Here’s how: Republicans say that because some (expiring) tax cuts have been in place since 2017, extending them shouldn’t be recorded as costing anything, because they wouldn’t feel different. This is ... not how budgets work. As I’ve explained before, it’s like saying even though your car lease has ended, leasing another car should count as “free” because you got used to the convenience of having a vehicle around.

Normally, neutral referees are available to call out this kind of funny business.

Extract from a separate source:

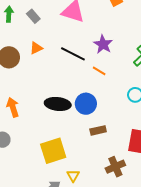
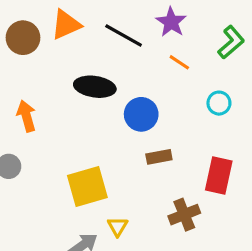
orange triangle: (36, 48) -> (66, 25), size x1.5
orange line: (99, 71) -> (179, 62), moved
black ellipse: (58, 104) -> (95, 87), moved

First, the nonpartisan Congressional Budget Office “scores” significant legislation, to determine how much a bill would change revenue and spending in the years ahead, compared with what would happen if Congress allowed existing law to remain as it is. Then, a person called the Senate parliamentarian would confirm that the CBO number matches what lawmakers had previously agreed their bill would cost. If it doesn’t, the bill becomes much harder to pass.

Republicans have been trying to persuade the Senate parliamentarian to adopt their preferred math. So far, the parliamentarian has delayed making a ruling. But on Wednesday, Senate Budget Committee Chairman Lindsey Graham (R-South Carolina) announced the parliamentarian won’t ever need to decide. He plans to do what the party wants either way.

“I have the authority to determine baseline numbers for spending and revenue,” Graham said in a statement. Under that authority, he said, he can use the special book-cooking math — a “current policy baseline” — that grants his party $4 trillion in freebies.

In other words: 2+2=5, if Republicans decree it so.